Cada gesto em Django Livre – e este é um filme em que tudo se resolve em gestos – é uma forma de expressar poder, seja ele real ou fictício. É algo que esta escrito da postura de Samuel L. Jackson, na reinvenção de Django como herói de blaxpoitaition transportado para o sul americano do meio do século XIX… da cortesia dissimulada de DiCaprio ao sotaque europeu “civilizado” de Waltz. Como em Bastardos Inglórios, a história é revista como teatro que se revela pura farsa. Django Livre por vezes procede como uma inversão exata do filme anterior, em que o barbarismo muito americano dos bastardos era usado para encerrar uma barbárie europeia – certamente não é por acidente que a paixão de Waltz por Os Nibelungos sirva para colocar a trama em movimento. O filme se apresenta como uma série de painéis de violência que se movem até o momento inevitável que um homem abusa de outro, e cada situação é devidamente ritualizada, retirada da sua normalidade rumo à farsa grotesca, como se o filme soubesse que está é a melhor forma de fazer justiça a elas.

Em certos pontos, o Tarantino apreciador do mais grosseiro cinema B reconhece que, na irresponsabilidade de muitos destes filmes, se escondem por vezes um horror potente.

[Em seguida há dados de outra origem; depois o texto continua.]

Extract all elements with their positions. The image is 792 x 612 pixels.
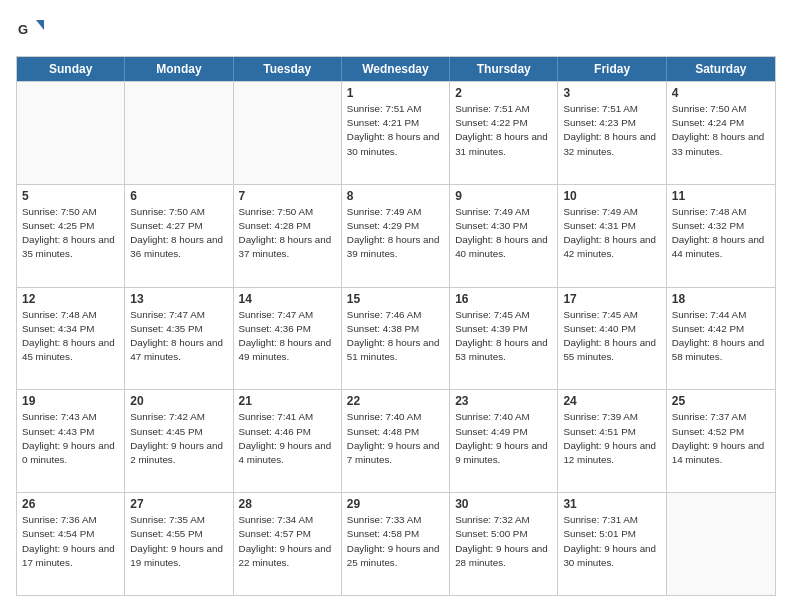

Uma sequência como aquela em que Di Caprio ordena que soltem os cachorros sobre seu escravo poderia facilmente constar em algo como Blacksnake – filme picareta de Russ Meyer sobre uma revolução de escravos no Caribe, em que situações começam quase como gracejos e terminam horripilantes. Neste sentido, uma das melhores sacadas do filme é sem dúvida reduzir o então nascente Ku Klux Klan a uma ponta ridícula na sua incompetência. É como se dar a eles qualquer peso de representação fosse transferir a tal organização uma respeitabilidade que ela jamais fez por merecer.

Assim como a maioria dos filmes recentes de Tarantino, Django Livre se divide em duas partes muito claras. Como bom vendedor, o cineasta abre o filme com uma convidativa fantasia de poder: o escravo que passo a passo conquista não só a liberdade, mas sobretudo se transforma no grande pistoleiro cool que pode finalmente partir no resgate da esposa. É uma seção dominada por muito do que esperamos do Tarantino: um pastiche jocoso, mas respeitoso por cinema de gênero (no caso o faroeste); uso amplo de trilha sonora de outros filmes; uma atuação icônica de Waltz; diálogos rápidos; a já mencionada cena de KKK; violência artificial, etc. Há também, nestas sequencias iniciais, um uso dos mais expressivos das paisagens, em externas que não ficariam deslocadas em alguns grandes faroestes de locação do cinema americano.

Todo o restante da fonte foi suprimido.